** What you will do **
Please count the lines in the data below that mention the word "будинок", then give only the total.
──────── Task material ────────
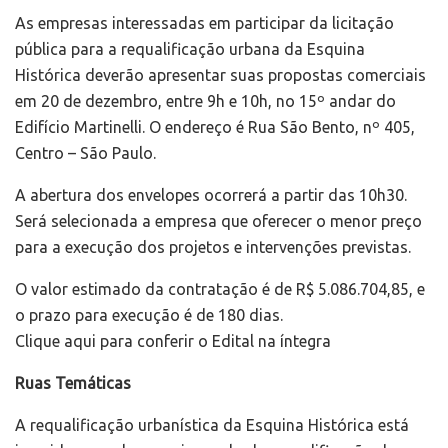
As empresas interessadas em participar da licitação
pública para a requalificação urbana da Esquina
Histórica deverão apresentar suas propostas comerciais
em 20 de dezembro, entre 9h e 10h, no 15º andar do
Edifício Martinelli. O endereço é Rua São Bento, nº 405,
Centro – São Paulo.
A abertura dos envelopes ocorrerá a partir das 10h30.
Será selecionada a empresa que oferecer o menor preço
para a execução dos projetos e intervenções previstas.
O valor estimado da contratação é de R$ 5.086.704,85, e
o prazo para execução é de 180 dias.
Clique aqui para conferir o Edital na íntegra
Ruas Temáticas
A requalificação urbanística da Esquina Histórica está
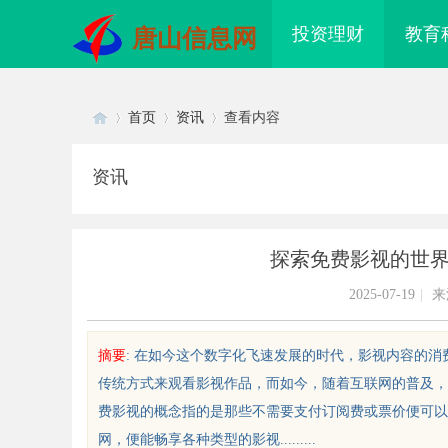
投资理财
教育
唐山信息网
首页
资讯
查看内容
资讯
Di
›
›
›
探索免费影视的世
2025-07-19
|
来
摘要
: 在如今这个数字化飞速发展的时代，影视内容的
传统方式来观看影视作品，而如今，随着互联网的普及，
sc
费影视的概念指的是那些不需要支付订阅费或票价便可以
网，便能畅享各种类型的影视.........
 AC 国际医疗实验室，标准化研
3d激光内雕机：精密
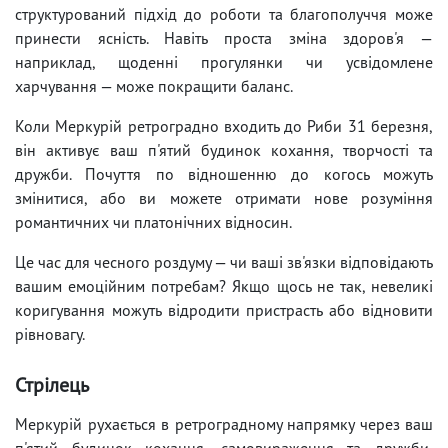
структурований підхід до роботи та благополуччя може
принести ясність. Навіть проста зміна здоров'я —
наприклад, щоденні прогулянки чи усвідомлене
харчування — може покращити баланс.
Коли Меркурій ретроградно входить до Риби 31 березня,
він активує ваш п'ятий будинок кохання, творчості та
дружби. Почуття по відношенню до когось можуть
змінитися, або ви можете отримати нове розуміння
романтичних чи платонічних відносин.
Це час для чесного роздуму — чи ваші зв'язки відповідають
вашим емоційним потребам? Якщо щось не так, невеликі
коригування можуть відродити пристрасть або відновити
рівновагу.
Стрілець
Меркурій рухається в ретроградному напрямку через ваш
п'ятий будинок кохання, самовираження та дружби,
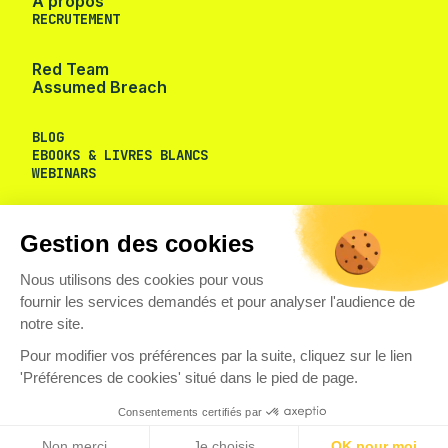
À propos
RECRUTEMENT
Red Team
Assumed Breach
BLOG
EBOOKS & LIVRES BLANCS
Gestion des cookies
WEBINARS
Nous utilisons des cookies pour vous
fournir les services demandés et pour analyser l'audience de
notre site.
Pour modifier vos préférences par la suite, cliquez sur le lien
'Préférences de cookies' situé dans le pied de page.
Consentements certifiés par
Non merci
Je choisis
OK pour moi
Axeptio consent
Plateforme de Gestion du Consentement : Personnalisez vos O
© VAADATA
CONFIDENTIALITÉ
COOKIES
LANCER UNE ALERTE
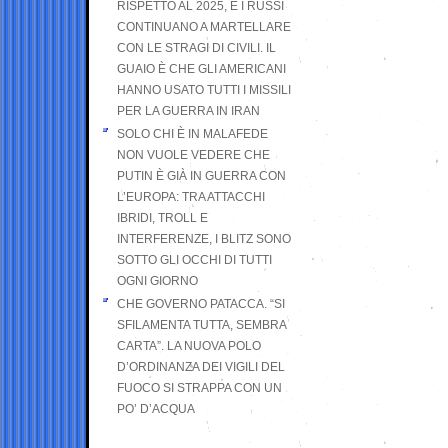
RISPETTO AL 2025, E I RUSSI
CONTINUANO A MARTELLARE
CON LE STRAGI DI CIVILI. IL
GUAIO È CHE GLI AMERICANI
HANNO USATO TUTTI I MISSILI
PER LA GUERRA IN IRAN
SOLO CHI È IN MALAFEDE
NON VUOLE VEDERE CHE
PUTIN È GIÀ IN GUERRA CON
L’EUROPA: TRA ATTACCHI
IBRIDI, TROLL E
INTERFERENZE, I BLITZ SONO
SOTTO GLI OCCHI DI TUTTI
OGNI GIORNO
CHE GOVERNO PATACCA. “SI
SFILAMENTA TUTTA, SEMBRA
CARTA”. LA NUOVA POLO
D’ORDINANZA DEI VIGILI DEL
FUOCO SI STRAPPA CON UN
PO’ D’ACQUA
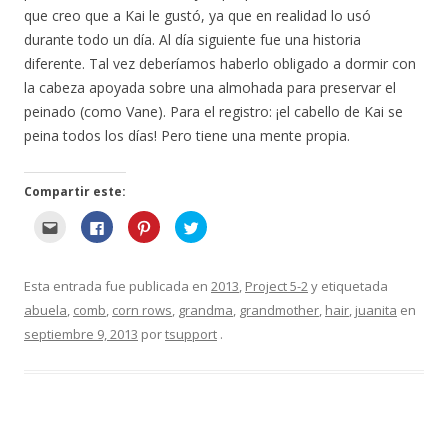
que creo que a Kai le gustó, ya que en realidad lo usó
durante todo un día. Al día siguiente fue una historia
diferente. Tal vez deberíamos haberlo obligado a dormir con
la cabeza apoyada sobre una almohada para preservar el
peinado (como Vane). Para el registro: ¡el cabello de Kai se
peina todos los días! Pero tiene una mente propia.
Compartir este:
H
H
H
H
a
a
a
a
g
g
g
g
a
a
a
a
c
c
c
c
l
l
l
l
Esta entrada fue publicada en
2013
,
Project 5-2
y etiquetada
i
i
i
i
c
c
c
c
abuela
,
comb
,
corn rows
,
grandma
,
grandmother
,
hair
,
juanita
en
p
p
p
p
a
a
a
a
septiembre 9, 2013
por
tsupport
.
r
r
r
r
a
a
a
a
e
c
c
c
n
o
o
o
v
m
m
m
i
p
p
p
a
a
a
a
r
r
r
r
e
t
t
t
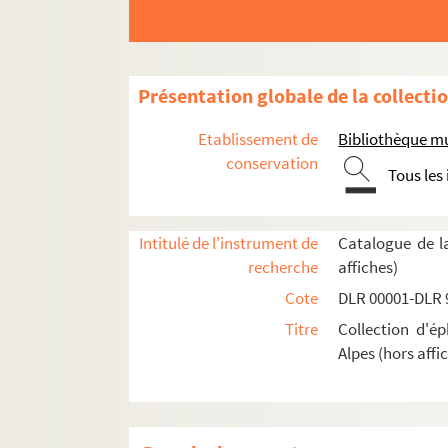
Présentation globale de la collecti
Etablissement de
Bibliothèque mu
conservation
Tous les
Intitulé de l'instrument de
Catalogue de l
recherche
affiches)
Cote
DLR 00001-DLR 
Titre
Collection d'é
Alpes (hors affi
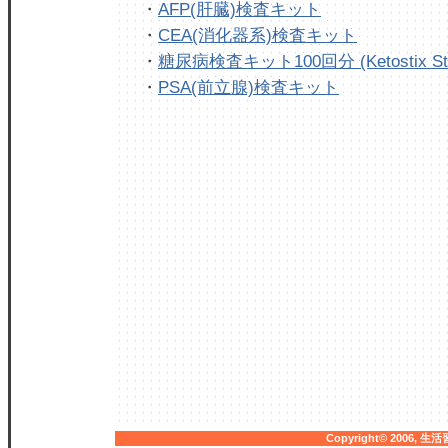
・
AFP(肝臓)検査キット
・
CEA(消化器系)検査キット
・
糖尿病検査キット100回分 (Ketostix Str
・
PSA(前立腺)検査キット
Copyright© 2006,
生活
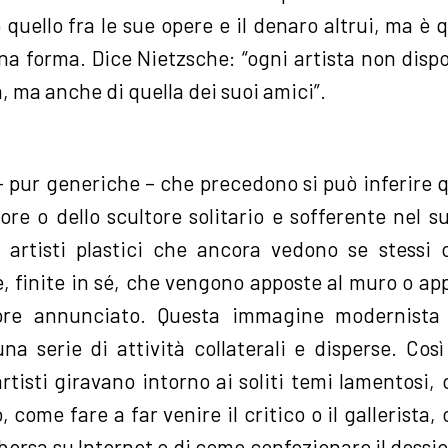
quello fra le sue opere e il denaro altrui, ma è q
na forma. Dice Nietzsche: “ogni artista non disp
a, ma anche di quella dei suoi amici”.
– pur generiche – che precedono si può inferire 
ore o dello scultore solitario e sofferente nel 
i artisti plastici che ancora vedono se stessi
 finite in sé, che vengono apposte al muro o app
itore annunciato. Questa immagine modernist
a serie di attività collaterali e disperse. Cos
rtisti giravano intorno ai soliti temi lamentosi
io, come fare a far venire il critico o il gallerista,
orsa su Internet e di come confezionare il dossier 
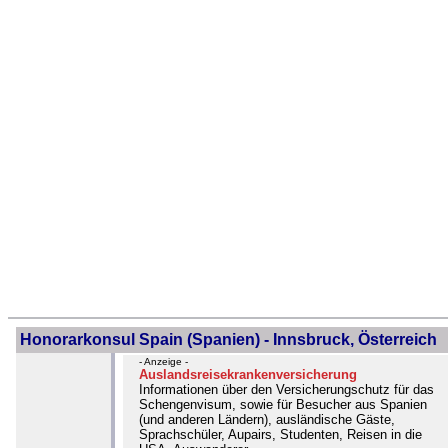
Honorarkonsul Spain (Spanien) - Innsbruck, Österreich
- Anzeige -
Auslandsreisekrankenversicherung
Informationen über den Versicherungschutz für das
Schengenvisum, sowie für Besucher aus Spanien
(und anderen Ländern), ausländische Gäste,
Sprachschüler, Aupairs, Studenten, Reisen in die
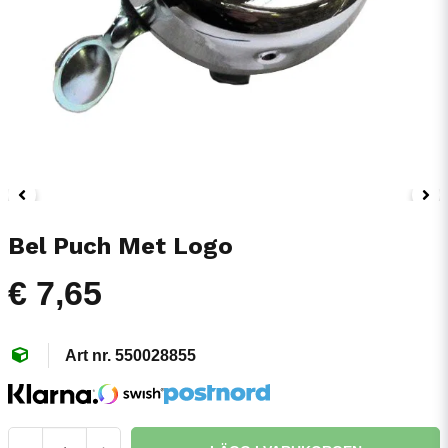
Bel Puch Met Logo
€ 7,65
550028855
────────
** Response to the task **
2